Can’t wait to meet you! So join the Depression family! We open real soon! Try best to hold onto sanity!
Three men are outside Heaven’s gates waiting to be go to through Heaven. The angel at the gate tells them “Depending on the length of time and your faithfulness to your last partner decides your way across the bridge to Heaven”. The first guy says “I was with my wife for 5 years and cheated 3 times”. The angel gives him an old model pick up, the second guy says “11 years and only once” and is granted a Mercedes. The last man says “20 years and not once , I loved her with all my heart” and with the angel impressed he gets a gold edition Lamborghini and sets off ahead of the other two men. Hours later the two men catch up to him crying behind the wheel and one says " I know we are dead but it could be much worse". The guy looks up and says “How!
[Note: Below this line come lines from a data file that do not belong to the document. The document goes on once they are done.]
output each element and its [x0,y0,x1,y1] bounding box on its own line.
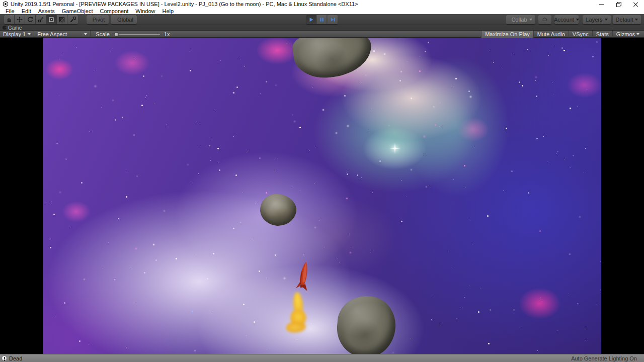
layout-dropdown[interactable]: Default [613,15,641,24]
collab-caret-icon [529,19,532,21]
bright-star [394,147,396,149]
rocket-flame [286,291,311,335]
custom-tool-button[interactable] [67,15,78,24]
scale-slider-track [114,34,160,35]
menu-help[interactable]: Help [158,8,177,14]
mute-audio-label: Mute Audio [537,31,565,37]
menu-component[interactable]: Component [96,8,132,14]
restore-icon [616,2,620,6]
minimize-icon [599,4,604,5]
move-tool-icon [17,17,23,23]
account-dropdown[interactable]: Account [554,15,579,24]
collab-label: Collab [511,17,527,23]
cloud-services-button[interactable] [538,15,551,24]
tab-strip: Game [0,25,644,31]
maximize-on-play-button[interactable]: Maximize On Play [481,31,533,38]
title-bar: Unity 2019.1.5f1 Personal - [PREVIEW PAC… [0,0,644,8]
gizmos-label: Gizmos [616,31,635,37]
rotate-tool-icon [27,17,33,23]
global-toggle-button[interactable]: Global [111,15,137,24]
global-label: Global [117,17,133,23]
layers-label: Layers [586,17,602,23]
auto-generate-lighting-label: Auto Generate Lighting On [571,355,637,361]
hand-tool-icon [6,17,12,23]
game-render-area[interactable] [43,38,601,354]
game-viewport [0,38,644,354]
rect-tool-button[interactable] [46,15,57,24]
pivot-label: Pivot [93,17,105,23]
move-tool-button[interactable] [15,15,25,24]
close-icon [633,2,638,7]
restore-button[interactable] [610,0,627,8]
transform-tool-button[interactable] [57,15,67,24]
pause-button[interactable] [317,15,328,24]
vsync-button[interactable]: VSync [569,31,592,38]
window-title: Unity 2019.1.5f1 Personal - [PREVIEW PAC… [11,0,358,8]
layers-caret-icon [605,19,608,21]
menu-file[interactable]: File [2,8,18,14]
custom-tool-icon [70,17,76,23]
play-icon [308,17,314,23]
menu-edit[interactable]: Edit [18,8,35,14]
flame-tail [286,321,307,333]
step-button[interactable] [328,15,338,24]
play-button[interactable] [306,15,317,24]
menu-assets[interactable]: Assets [35,8,58,14]
transform-tool-icon [59,17,65,23]
aspect-ratio-dropdown[interactable]: Free Aspect [34,31,91,37]
game-tab-label: Game [8,25,22,31]
aspect-caret-icon [84,33,87,35]
unity-logo-icon [3,1,9,7]
game-view-toolbar: Display 1 Free Aspect Scale 1x Maximize … [0,31,644,38]
scale-tool-icon [38,17,44,23]
global-icon [114,18,115,22]
minimize-button[interactable] [593,0,610,8]
collab-button[interactable]: Collab [506,15,535,24]
scale-value: 1x [164,31,170,37]
menu-window[interactable]: Window [132,8,158,14]
game-view-icon [3,26,7,30]
account-label: Account [554,17,574,23]
console-message[interactable]: Dead [9,355,22,361]
aspect-dropdown-label: Free Aspect [37,31,67,37]
account-caret-icon [576,19,579,21]
nebula-background [43,38,601,354]
step-icon [330,17,336,23]
menu-bar: File Edit Assets GameObject Component Wi… [0,8,644,14]
scale-slider-handle[interactable] [114,32,119,37]
stats-label: Stats [596,31,609,37]
tab-game[interactable]: Game [0,25,27,31]
starfield-bright [43,38,43,38]
scale-slider[interactable] [114,31,160,38]
playback-controls [306,15,338,24]
hand-tool-button[interactable] [4,15,15,24]
display-dropdown[interactable]: Display 1 [0,31,34,37]
pivot-toggle-button[interactable]: Pivot [87,15,109,24]
window-controls [593,0,644,8]
maximize-on-play-label: Maximize On Play [485,31,530,37]
mute-audio-button[interactable]: Mute Audio [533,31,569,38]
game-toolbar-left: Display 1 Free Aspect Scale 1x [0,31,170,37]
cloud-icon [542,17,547,22]
close-button[interactable] [627,0,644,8]
scale-label: Scale [91,31,112,37]
layout-caret-icon [635,19,638,21]
game-toolbar-right: Maximize On Play Mute Audio VSync Stats … [481,31,643,38]
console-info-icon [2,355,7,361]
display-caret-icon [28,33,31,35]
main-toolbar: Pivot Global Collab [0,14,644,25]
transform-tool-group [4,15,78,24]
vsync-label: VSync [573,31,589,37]
scale-tool-button[interactable] [36,15,46,24]
menu-gameobject[interactable]: GameObject [58,8,97,14]
pause-icon [319,17,325,23]
layers-dropdown[interactable]: Layers [583,15,611,24]
display-dropdown-label: Display 1 [3,31,26,37]
rect-tool-icon [48,17,54,23]
rotate-tool-button[interactable] [25,15,36,24]
gizmos-dropdown[interactable]: Gizmos [612,31,643,38]
stats-button[interactable]: Stats [592,31,612,38]
gizmos-caret-icon [636,33,639,35]
layout-label: Default [616,17,633,23]
status-bar[interactable]: Dead Auto Generate Lighting On [0,354,644,362]
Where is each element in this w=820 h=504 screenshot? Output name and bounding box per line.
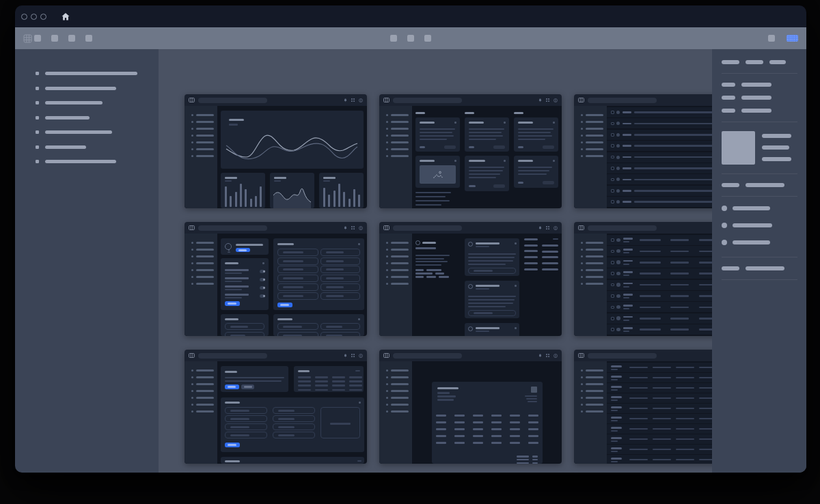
thumb-sidebar-item [191,404,217,406]
thumb-sidebar-bullet [386,262,388,264]
skeleton-bar [762,145,789,150]
skeleton-bar [476,331,489,332]
skeleton-bar [611,440,618,442]
thumb-content [217,234,367,336]
thumb-sidebar-bullet [386,410,388,412]
text-line-skeleton [415,196,446,197]
skeleton-bar [415,264,441,266]
thumb-sidebar-bullet [581,128,583,130]
thumb-sidebar-bullet [581,276,583,278]
skeleton-bar [586,155,603,157]
panel-tab-skeleton[interactable] [769,60,786,64]
skeleton-bar [532,456,538,458]
toolbar-square-button[interactable] [51,35,58,42]
dashboard-thumbnail-form[interactable] [184,350,367,464]
sidebar-item[interactable] [36,145,159,149]
thumb-sidebar-bullet [386,141,388,143]
skeleton-bar [196,383,214,385]
thumb-sidebar-bullet [191,255,193,257]
thumb-sidebar-item [581,262,607,264]
skeleton-bar [524,238,538,240]
sidebar-item[interactable] [36,160,159,163]
toolbar-square-button[interactable] [68,35,75,42]
window-content [15,49,806,473]
sidebar-item[interactable] [36,101,159,104]
sidebar-item[interactable] [36,116,159,120]
skeleton-bar [611,369,618,370]
toolbar-square-button[interactable] [768,35,775,42]
skeleton-bar [469,132,502,133]
skeleton-bar [196,397,214,399]
checkbox-skeleton [611,317,614,320]
thumb-sidebar-bullet [581,390,583,392]
panel-tab-skeleton[interactable] [722,60,739,64]
skeleton-bar [225,380,282,382]
panel-tab-skeleton[interactable] [746,60,763,64]
skeleton-bar [491,428,502,430]
dot-icon [454,160,456,162]
mini-bar [338,184,340,207]
dashboard-thumbnail-invoice[interactable] [379,350,562,464]
skeleton-bar [225,460,240,462]
input-skeleton [277,266,318,273]
bell-icon [538,226,542,230]
thumb-sidebar-item [191,397,217,399]
skeleton-bar [225,272,242,274]
skeleton-bar [436,421,446,423]
toolbar-square-button[interactable] [407,35,414,42]
table-grid-icon[interactable] [23,34,32,43]
dot-icon [358,243,360,245]
bullet-dot [722,223,727,228]
dashboard-thumbnail-analytics[interactable] [184,94,367,208]
toolbar-square-button[interactable] [85,35,92,42]
left-sidebar [15,49,159,473]
checkbox-skeleton [611,178,614,182]
sidebar-item-label-skeleton [45,72,137,75]
skeleton-bar [278,434,295,436]
skeleton-bar [623,316,633,318]
skeleton-bar [225,371,237,373]
skeleton-bar [225,297,242,298]
skeleton-bar [640,239,661,241]
skeleton-bar [415,255,450,256]
skeleton-bar [420,122,435,124]
traffic-light-button[interactable] [21,14,27,20]
dashboard-thumbnail-board[interactable] [379,94,562,208]
primary-action-button[interactable] [787,35,798,42]
sidebar-item[interactable] [36,72,159,75]
window-columns-icon [189,353,195,358]
thumb-sidebar-bullet [386,276,388,278]
primary-button-skeleton [236,248,250,252]
traffic-light-button[interactable] [40,14,46,20]
thumb-sidebar-bullet [386,376,388,378]
input-skeleton [225,432,267,438]
skeleton-bar [476,288,489,290]
skeleton-bar [196,269,214,271]
thumb-sidebar [379,361,412,464]
skeleton-bar [676,418,694,420]
skeleton-bar [476,246,489,247]
skeleton-bar [629,387,648,389]
skeleton-bar [196,141,214,143]
skeleton-bar [528,442,538,444]
skeleton-bar [332,389,345,391]
avatar-icon [554,226,558,230]
thumb-sidebar-item [581,269,607,271]
skeleton-bar [491,435,502,437]
dashboard-thumbnail-feed[interactable] [379,222,562,336]
skeleton-bar [225,180,232,182]
sidebar-item[interactable] [36,87,159,90]
dashboard-thumbnail-settings[interactable] [184,222,367,336]
thumb-body [184,106,367,208]
skeleton-bar [196,390,214,392]
thumb-sidebar-item [191,121,217,123]
thumb-sidebar-bullet [386,155,388,157]
sidebar-item[interactable] [36,130,159,134]
toolbar-square-button[interactable] [424,35,431,42]
home-icon[interactable] [62,13,70,20]
toolbar-square-button[interactable] [34,35,41,42]
line-chart [225,128,359,165]
thumb-sidebar-bullet [191,404,193,406]
toolbar-square-button[interactable] [390,35,397,42]
traffic-light-button[interactable] [31,14,37,20]
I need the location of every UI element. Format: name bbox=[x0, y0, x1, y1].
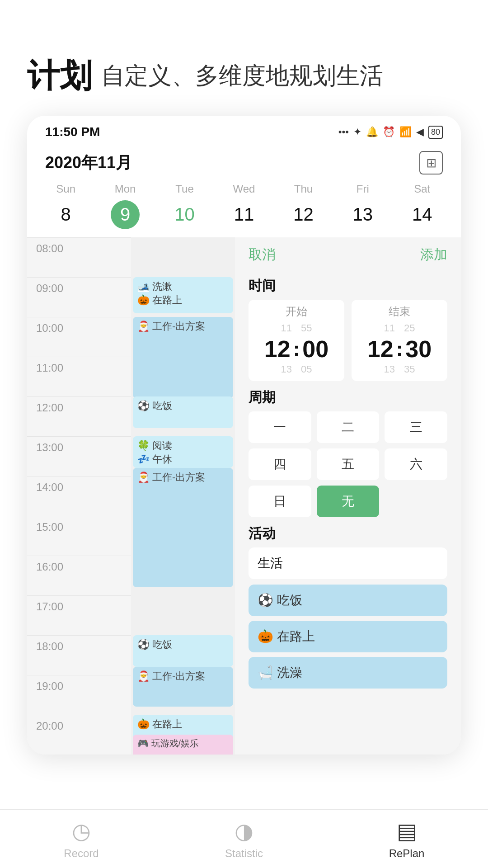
event-eat1[interactable]: ⚽ 吃饭 bbox=[133, 396, 233, 428]
event-read[interactable]: 🍀 阅读 💤 午休 bbox=[133, 436, 233, 468]
end-main: 12 : 30 bbox=[367, 335, 432, 363]
period-wed[interactable]: 三 bbox=[385, 411, 447, 443]
statistic-icon: ◑ bbox=[235, 818, 253, 844]
period-sun[interactable]: 日 bbox=[249, 486, 311, 517]
time-picker: 开始 11 55 12 : 00 13 05 bbox=[249, 300, 447, 381]
cal-date-13[interactable]: 13 bbox=[333, 201, 392, 228]
start-h-bottom: 13 bbox=[281, 363, 292, 377]
end-time-picker[interactable]: 结束 11 25 12 : 30 13 35 bbox=[352, 300, 447, 381]
start-m-bottom: 05 bbox=[301, 363, 312, 377]
event-game[interactable]: 🎮 玩游戏/娱乐 bbox=[133, 735, 233, 755]
period-sat[interactable]: 六 bbox=[385, 448, 447, 480]
end-m-top: 25 bbox=[404, 321, 415, 335]
calendar-dates: 8 9 10 11 12 13 14 bbox=[27, 199, 461, 237]
title-line: 计划 自定义、多维度地规划生活 bbox=[27, 54, 461, 98]
time-slot-15: 15:00 bbox=[27, 516, 131, 556]
calendar-weekdays: Sun Mon Tue Wed Thu Fri Sat bbox=[27, 179, 461, 199]
cal-date-8[interactable]: 8 bbox=[36, 201, 95, 228]
page-title-bold: 计划 bbox=[27, 54, 92, 98]
page-header: 计划 自定义、多维度地规划生活 bbox=[0, 0, 488, 116]
start-time-picker[interactable]: 开始 11 55 12 : 00 13 05 bbox=[249, 300, 344, 381]
time-slot-08: 08:00 bbox=[27, 237, 131, 277]
bottom-nav: ◷ Record ◑ Statistic ▤ RePlan bbox=[0, 809, 488, 868]
activity-input-text: 生活 bbox=[258, 556, 283, 570]
activity-tag-bath[interactable]: 🛁 洗澡 bbox=[249, 657, 447, 689]
period-tue[interactable]: 二 bbox=[317, 411, 380, 443]
start-min: 00 bbox=[302, 335, 328, 363]
period-grid: 一 二 三 四 五 六 日 无 bbox=[249, 411, 447, 517]
start-m-top: 55 bbox=[301, 321, 312, 335]
signal-icon: 📶 bbox=[399, 126, 412, 138]
bluetooth-icon: ✦ bbox=[353, 126, 361, 138]
activity-section-label: 活动 bbox=[249, 524, 447, 543]
activity-input[interactable]: 生活 bbox=[249, 547, 447, 579]
record-label: Record bbox=[64, 847, 99, 860]
bell-icon: 🔔 bbox=[366, 126, 378, 138]
dots-icon: ••• bbox=[338, 126, 349, 138]
period-none[interactable]: 无 bbox=[317, 486, 380, 517]
cal-date-10[interactable]: 10 bbox=[155, 201, 214, 228]
time-slot-14: 14:00 bbox=[27, 476, 131, 516]
nav-statistic[interactable]: ◑ Statistic bbox=[163, 818, 325, 860]
cal-date-9[interactable]: 9 bbox=[95, 201, 155, 228]
time-slot-16: 16:00 bbox=[27, 556, 131, 595]
nav-record[interactable]: ◷ Record bbox=[0, 818, 163, 860]
timeline: 08:00 09:00 10:00 11:00 12:00 13:00 14:0… bbox=[27, 237, 131, 755]
weekday-fri: Fri bbox=[333, 179, 392, 199]
period-thu[interactable]: 四 bbox=[249, 448, 311, 480]
battery-icon: 80 bbox=[428, 126, 443, 139]
alarm-icon: ⏰ bbox=[383, 126, 395, 138]
time-slot-17: 17:00 bbox=[27, 595, 131, 635]
time-slot-10: 10:00 bbox=[27, 317, 131, 357]
calendar-header: 2020年11月 ⊞ bbox=[27, 144, 461, 179]
time-slot-11: 11:00 bbox=[27, 357, 131, 396]
event-work3[interactable]: 🎅 工作-出方案 bbox=[133, 667, 233, 707]
event-work1[interactable]: 🎅 工作-出方案 bbox=[133, 317, 233, 398]
status-icons: ••• ✦ 🔔 ⏰ 📶 ◀ 80 bbox=[338, 126, 443, 139]
start-scroll: 11 55 12 : 00 13 05 bbox=[253, 321, 340, 377]
event-work2[interactable]: 🎅 工作-出方案 bbox=[133, 468, 233, 587]
cal-date-12[interactable]: 12 bbox=[274, 201, 333, 228]
cal-date-14[interactable]: 14 bbox=[393, 201, 452, 228]
end-label: 结束 bbox=[356, 304, 443, 319]
start-sep: : bbox=[293, 338, 300, 360]
end-h-top: 11 bbox=[384, 321, 395, 335]
time-slot-20: 20:00 bbox=[27, 715, 131, 755]
event-eat2[interactable]: ⚽ 吃饭 bbox=[133, 635, 233, 667]
page-title-sub: 自定义、多维度地规划生活 bbox=[101, 60, 383, 92]
time-slot-18: 18:00 bbox=[27, 635, 131, 675]
time-slot-12: 12:00 bbox=[27, 396, 131, 436]
statistic-label: Statistic bbox=[225, 847, 263, 860]
end-min: 30 bbox=[405, 335, 432, 363]
calendar-toggle-icon[interactable]: ⊞ bbox=[419, 151, 443, 175]
status-time: 11:50 PM bbox=[45, 125, 100, 139]
weekday-tue: Tue bbox=[155, 179, 214, 199]
period-fri[interactable]: 五 bbox=[317, 448, 380, 480]
cal-date-11[interactable]: 11 bbox=[214, 201, 273, 228]
calendar-month: 2020年11月 bbox=[45, 152, 132, 174]
weekday-wed: Wed bbox=[214, 179, 273, 199]
right-panel: 取消 添加 时间 开始 11 55 12 : bbox=[235, 237, 461, 755]
activity-tag-eat[interactable]: ⚽ 吃饭 bbox=[249, 585, 447, 616]
replan-icon: ▤ bbox=[397, 818, 417, 844]
nav-replan[interactable]: ▤ RePlan bbox=[325, 818, 488, 860]
weekday-thu: Thu bbox=[274, 179, 333, 199]
event-wash[interactable]: 🎿 洗漱 🎃 在路上 bbox=[133, 277, 233, 313]
period-section-label: 周期 bbox=[249, 388, 447, 407]
activity-tag-road[interactable]: 🎃 在路上 bbox=[249, 621, 447, 652]
end-hour: 12 bbox=[367, 335, 394, 363]
period-mon[interactable]: 一 bbox=[249, 411, 311, 443]
record-icon: ◷ bbox=[72, 818, 91, 844]
start-main: 12 : 00 bbox=[264, 335, 328, 363]
weekday-mon: Mon bbox=[95, 179, 155, 199]
time-slot-19: 19:00 bbox=[27, 675, 131, 715]
end-h-bottom: 13 bbox=[384, 363, 395, 377]
cancel-button[interactable]: 取消 bbox=[249, 245, 276, 264]
time-slot-09: 09:00 bbox=[27, 277, 131, 317]
activity-tags: ⚽ 吃饭 🎃 在路上 🛁 洗澡 bbox=[249, 585, 447, 689]
start-hour: 12 bbox=[264, 335, 291, 363]
add-button[interactable]: 添加 bbox=[420, 245, 447, 264]
end-sep: : bbox=[396, 338, 403, 360]
start-h-top: 11 bbox=[281, 321, 292, 335]
weekday-sun: Sun bbox=[36, 179, 95, 199]
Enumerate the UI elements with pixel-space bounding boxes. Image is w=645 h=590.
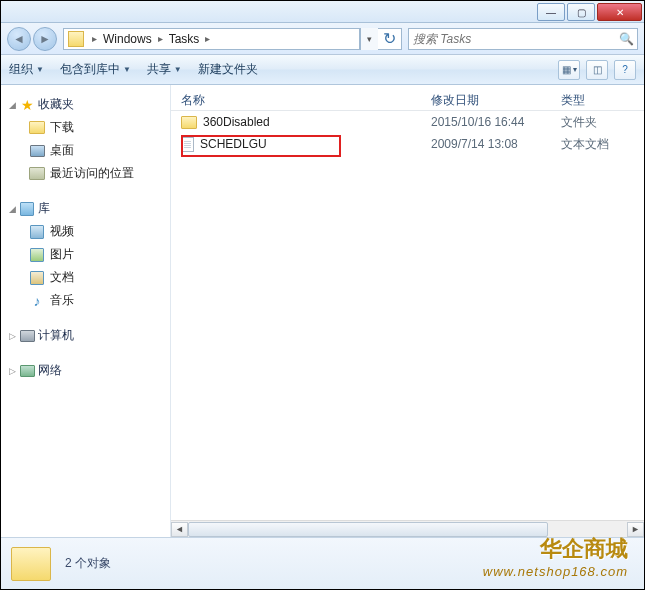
nav-item-music[interactable]: ♪音乐 [5, 289, 166, 312]
back-button[interactable]: ◄ [7, 27, 31, 51]
help-button[interactable]: ? [614, 60, 636, 80]
address-dropdown[interactable]: ▾ [360, 28, 378, 50]
include-in-library-menu[interactable]: 包含到库中▼ [60, 61, 131, 78]
maximize-button[interactable]: ▢ [567, 3, 595, 21]
star-icon: ★ [19, 97, 35, 113]
chevron-right-icon: ▷ [9, 331, 19, 341]
nav-item-label: 视频 [50, 223, 74, 240]
nav-computer[interactable]: ▷ 计算机 [5, 324, 166, 347]
search-box[interactable]: 🔍 [408, 28, 638, 50]
search-icon: 🔍 [619, 32, 633, 46]
file-type: 文本文档 [561, 136, 641, 153]
computer-icon [20, 330, 35, 342]
forward-button[interactable]: ► [33, 27, 57, 51]
text-file-icon [181, 137, 194, 152]
chevron-right-icon[interactable]: ▸ [203, 33, 212, 44]
chevron-down-icon: ◢ [9, 204, 19, 214]
scroll-left-button[interactable]: ◄ [171, 522, 188, 537]
video-icon [30, 225, 44, 239]
window-titlebar: — ▢ ✕ [1, 1, 644, 23]
command-toolbar: 组织▼ 包含到库中▼ 共享▼ 新建文件夹 ▦▾ ◫ ? [1, 55, 644, 85]
nav-item-label: 最近访问的位置 [50, 165, 134, 182]
chevron-down-icon: ◢ [9, 100, 19, 110]
refresh-button[interactable]: ↻ [378, 28, 402, 50]
folder-icon [29, 121, 45, 134]
folder-icon [11, 547, 51, 581]
library-icon [20, 202, 34, 216]
file-name: 360Disabled [203, 115, 270, 129]
music-icon: ♪ [29, 293, 45, 309]
col-header-type[interactable]: 类型 [561, 92, 641, 109]
view-options-button[interactable]: ▦▾ [558, 60, 580, 80]
desktop-icon [30, 145, 45, 157]
nav-libraries-label: 库 [38, 200, 50, 217]
recent-icon [29, 167, 45, 180]
nav-network[interactable]: ▷ 网络 [5, 359, 166, 382]
nav-item-recent[interactable]: 最近访问的位置 [5, 162, 166, 185]
nav-item-label: 音乐 [50, 292, 74, 309]
close-button[interactable]: ✕ [597, 3, 642, 21]
scroll-right-button[interactable]: ► [627, 522, 644, 537]
chevron-right-icon[interactable]: ▸ [156, 33, 165, 44]
column-headers: 名称 修改日期 类型 [171, 85, 644, 111]
file-type: 文件夹 [561, 114, 641, 131]
document-icon [30, 271, 44, 285]
navigation-pane: ◢ ★ 收藏夹 下载 桌面 最近访问的位置 ◢ 库 视频 图片 文档 ♪音乐 ▷… [1, 85, 171, 537]
nav-item-label: 下载 [50, 119, 74, 136]
file-row[interactable]: SCHEDLGU 2009/7/14 13:08 文本文档 [171, 133, 644, 155]
chevron-right-icon: ▷ [9, 366, 19, 376]
picture-icon [30, 248, 44, 262]
network-icon [20, 365, 35, 377]
scroll-track[interactable] [188, 522, 627, 537]
nav-item-videos[interactable]: 视频 [5, 220, 166, 243]
breadcrumb[interactable]: ▸ Windows ▸ Tasks ▸ [63, 28, 360, 50]
nav-favorites[interactable]: ◢ ★ 收藏夹 [5, 93, 166, 116]
status-count: 2 个对象 [65, 555, 111, 572]
file-list-body: 360Disabled 2015/10/16 16:44 文件夹 SCHEDLG… [171, 111, 644, 520]
folder-icon [181, 116, 197, 129]
nav-item-desktop[interactable]: 桌面 [5, 139, 166, 162]
nav-item-downloads[interactable]: 下载 [5, 116, 166, 139]
col-header-date[interactable]: 修改日期 [431, 92, 561, 109]
scroll-thumb[interactable] [188, 522, 548, 537]
refresh-icon: ↻ [383, 29, 396, 48]
organize-menu[interactable]: 组织▼ [9, 61, 44, 78]
minimize-button[interactable]: — [537, 3, 565, 21]
nav-item-pictures[interactable]: 图片 [5, 243, 166, 266]
new-folder-button[interactable]: 新建文件夹 [198, 61, 258, 78]
nav-item-label: 桌面 [50, 142, 74, 159]
breadcrumb-tasks[interactable]: Tasks [165, 32, 204, 46]
breadcrumb-windows[interactable]: Windows [99, 32, 156, 46]
chevron-right-icon[interactable]: ▸ [90, 33, 99, 44]
main-area: ◢ ★ 收藏夹 下载 桌面 最近访问的位置 ◢ 库 视频 图片 文档 ♪音乐 ▷… [1, 85, 644, 537]
horizontal-scrollbar[interactable]: ◄ ► [171, 520, 644, 537]
nav-libraries[interactable]: ◢ 库 [5, 197, 166, 220]
file-row[interactable]: 360Disabled 2015/10/16 16:44 文件夹 [171, 111, 644, 133]
status-bar: 2 个对象 [1, 537, 644, 589]
file-list: 名称 修改日期 类型 360Disabled 2015/10/16 16:44 … [171, 85, 644, 537]
file-date: 2009/7/14 13:08 [431, 137, 561, 151]
nav-computer-label: 计算机 [38, 327, 74, 344]
file-date: 2015/10/16 16:44 [431, 115, 561, 129]
nav-network-label: 网络 [38, 362, 62, 379]
address-bar: ◄ ► ▸ Windows ▸ Tasks ▸ ▾ ↻ 🔍 [1, 23, 644, 55]
folder-icon [68, 31, 84, 47]
col-header-name[interactable]: 名称 [171, 92, 431, 109]
nav-item-label: 图片 [50, 246, 74, 263]
nav-item-documents[interactable]: 文档 [5, 266, 166, 289]
nav-item-label: 文档 [50, 269, 74, 286]
file-name: SCHEDLGU [200, 137, 267, 151]
nav-favorites-label: 收藏夹 [38, 96, 74, 113]
search-input[interactable] [413, 32, 619, 46]
preview-pane-button[interactable]: ◫ [586, 60, 608, 80]
share-menu[interactable]: 共享▼ [147, 61, 182, 78]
I just went past my wife on a skateboard”
A husband came back from business trip and found out that she was pregnant at first he got a bit suspicious but then he just ignore And hugs his wife with happiness the second when he meet his friend and htm title=' wait what I thought she was on pill'>tell him the news the friend just said " wait what I thought she was on pill"
Guys stop making jokes about orphan’s parents will be told… oh wait
A is for apple, B is for dyslexia- oh wait no! That’s d!
I’ve decided to marry a pencil. I can’t wait to introduce my parents to my bride 2B.
A woman walks into a doctor’s office. She schedules an appointment and sits down it the waiting room. Whem it’s her turn to talk to the doctor, she describes all of her symptoms, and they’re unlike anything he’s heard before. The doctor runs a few tests and steps out of the room. He comes back later, and says, ‘Well I have good news and bad news.’ The woman says, ‘I’ll hear the good news first please. ’ The doctor replies ‘The good news is we’re naming a disease after you!’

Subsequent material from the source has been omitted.